Cynthia Carroll is in the unenviable position of having to tolerate retrospectives of her Anglo American career even while she's still in the position and making crucial decisions about the firm's future, David McKay says on www.miningmx.com.
For instance, the asset review at Anglo American Platinum (Amplats), a company she also chairs, is an important swansong for Carroll, if not one of the most important decision-making moments of her entire six-year career at the group.
The challenge has a surgical nature to it and given the fact Carroll acknowledged that Amplats is a complex company, you’d have to believe we’re talking delicate brain surgery here. As Sir John Parker said at the announcement of Carroll’s resignation today [Oct. 26]: "The board owns the strategy and the CEO formulates it". Will she formulate it well?
Giving form to strategy is probably the area where Carroll has faced the most criticism. The cost and time overruns at Minas Rio, for instance, is the biggest stick she has faced over time. But on the whole, one has to think Carroll has done okay.
Anglo’s operating and financial performances statistics, set down recently in a research note by Kieran Daly of Macquarie Research, would suggest Carroll did better than okay; in fact, she made Anglo competitive during the last five years, notwithstanding the share price performance which belies some of the operational victories.
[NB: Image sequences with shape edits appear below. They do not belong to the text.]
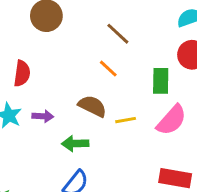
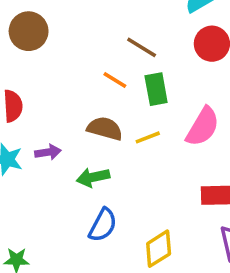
brown line: (118, 34) -> (142, 47), moved
green rectangle: (161, 81) -> (156, 89), moved

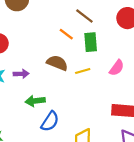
pink semicircle: (203, 127) -> (117, 68), size x0.7
green arrow: (93, 177) -> (35, 101), moved

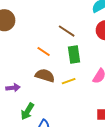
orange line: (66, 34) -> (44, 51), moved
green arrow: (35, 101) -> (27, 111), turned -48

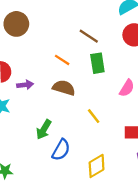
yellow line: (69, 81) -> (94, 116), moved, turned 72
purple arrow: (13, 88) -> (25, 85), moved

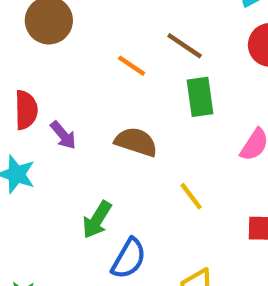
orange line: (62, 60) -> (132, 66), moved
purple arrow: (25, 85) -> (63, 135), turned 56

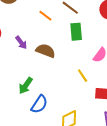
purple arrow: (63, 135) -> (21, 43), moved
yellow line: (191, 196) -> (83, 76), moved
Since 2007, the compound average growth rate (CAGR) of Anglo’s earnings was 4% which is not terribly short of the 5% average of the UK extractive industries peer group (BHP Billiton shows a CAGR of 7% in earnings). Costs fell 3% over the period while the peer group saw costs increase; and pretax earnings rose 16% to 37% in the period, a performance only bested by BHP Billiton (47%). Returns to shareholders since 2007 totalled $20bn, again below BHP Billiton’s $47bn in returns, but in line with Rio Tinto’s.
Anglo reported less impairments than any of the peer group and wasn’t the only company to run into project capital overruns with budgets expanding at BHP Billiton’s Worsley project, Rio Tinto’s Argyle project, and Xstrata’s Koniambo. As Carroll today noted, the biggest challenge facing her successor will be implementation of capital projects in new and existing mining districts, especially as expectation about economic benefits among governments and their citizenry escalate. The challenge is true of any CEO in the mining industry, irrespective.
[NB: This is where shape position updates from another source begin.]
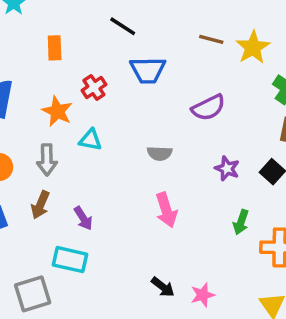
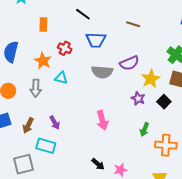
yellow star: (253, 47) -> (151, 79), moved
red cross: (94, 87) -> (65, 48), turned -32
gray semicircle: (160, 153) -> (102, 72), moved, size x1.5
brown arrow: (40, 205) -> (28, 125), moved

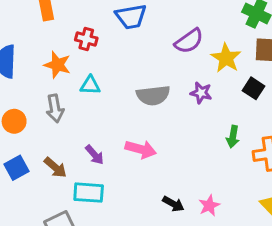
gray semicircle: (102, 72) -> (153, 95), moved
purple star: (138, 98) -> (201, 93), moved
pink arrow: (102, 120) -> (141, 149), moved, turned -48
brown arrow: (28, 125) -> (55, 167), turned -63

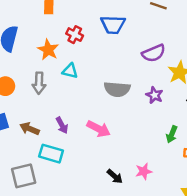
brown arrow: (55, 167) -> (30, 129), turned 150
pink star: (209, 205) -> (144, 171), moved

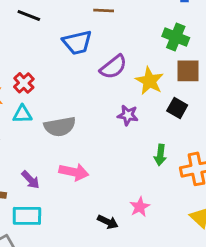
blue trapezoid: (113, 25) -> (77, 43), moved
red cross: (75, 35) -> (24, 83), moved, turned 35
gray semicircle: (117, 89) -> (60, 127), moved

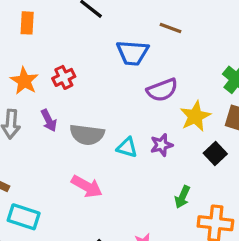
cyan triangle: (22, 114) -> (127, 148), moved
purple star: (128, 115) -> (162, 145), turned 30
purple arrow: (31, 180) -> (49, 120), moved

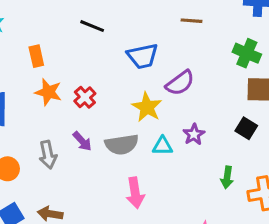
brown line: (171, 28) -> (191, 21), moved
orange star: (24, 81) -> (48, 92), moved
yellow star: (195, 116) -> (147, 107), moved
pink arrow: (87, 186) -> (135, 193), turned 68

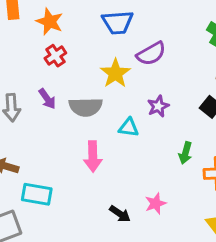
orange star: (48, 92) -> (50, 22), moved
cyan triangle: (162, 146) -> (129, 128), moved

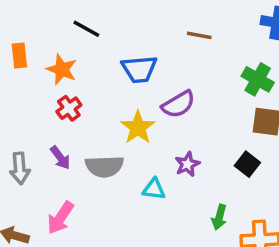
pink arrow: (93, 156) -> (60, 218), moved, turned 36

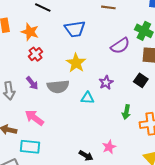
purple semicircle: (178, 104) -> (120, 46), moved
pink arrow: (60, 218) -> (34, 118), turned 96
Volume growth wasn’t Anglo’s strong point under Carroll, however. Production grew only 1% against the 10% volume growth for BHP Billiton - the metric that possibly informed the shareholder backlash against her, particularly this year. That, and the effects of South Africa’s remarkable downturn in fortunes.
There are some mitigating circumstances on the volume side. As Parker remarked, Carroll presided over an $11bn divestment programme as Anglo shucked its legacy investments in South Africa. That was a challenge the peer group didn’t have.
Still, there are valid shareholder grumbles: they didn’t like the deal Carroll cut with Chile’s Codelco, nor the poorly rationalised increase in the stake in Kumba Iron Ore. The underperformance of the copper assets this year has, one understands, been another bone of contention among shareholders.
All in all, however, it’s the role of Anglo American’s South African assets that one feels has hurt her most. Without understating the other weaknesses in the organisation, it’s arguable that nothing undid Anglo’s share price performance more than the volatilities of policy change and, latterly, labour disruption in South Africa.
Notwithstanding the statistics mentioned above, Anglo’s share price declined 7% while BHP Billiton’s share price doubled and Rio Tinto’s increased 40% over the last five years. For the year-to-date, however, shares in Anglo are some 20% weaker relative to the peer group. In some respects, it’s a pity that Carroll’s best achievements which include the improvement in safety and government relations in South Africa, should have counted for so little in the eyes of investors. Carroll has exogenous conditions in South Africa to thank for that.
So, then, the question falls as to how Carroll’s successor will view ‘the South African problem’?
Parker declined to comment on potential strategy changes in the future. He couldn’t say what changes there will be. But surely, they’ll be a mighty discussion about investing in the country, especially at the final interview stage. “Can I exact major South African reorganisation if I take the post?,” might be one possible point of discussion.
One thinks of the New Largo coal mine, the project so crucial to supplying Eskom’s Kusile power station, and whether it’ll be the last large scale capital spent in the country by its most valuable of progeny.